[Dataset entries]
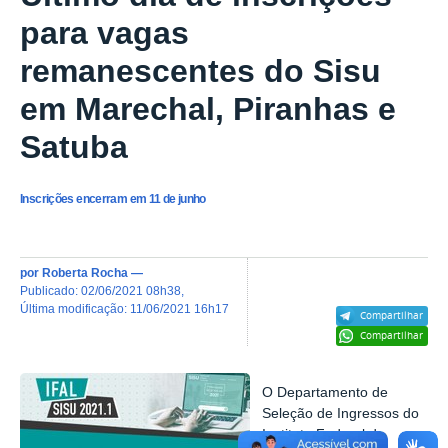
para vagas
remanescentes do Sisu
em Marechal, Piranhas e
Satuba
Inscrições encerram em 11 de junho
por
Roberta Rocha
—
publicado
:
02/06/2021 08h38
,
última modificação
:
11/06/2021 16h17
Compartilhar
Compartilhar
O Departamento de
Seleção de Ingressos do
Instituto Federal de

What is expected: Each line from the one that includes "Roberta Rocha" down to the close of the records above is to be given again exactly, and no other line is to appear.

Exercise solution:
Roberta Rocha
—
publicado
:
02/06/2021 08h38
,
última modificação
:
11/06/2021 16h17
Compartilhar
Compartilhar
O Departamento de
Seleção de Ingressos do
Instituto Federal de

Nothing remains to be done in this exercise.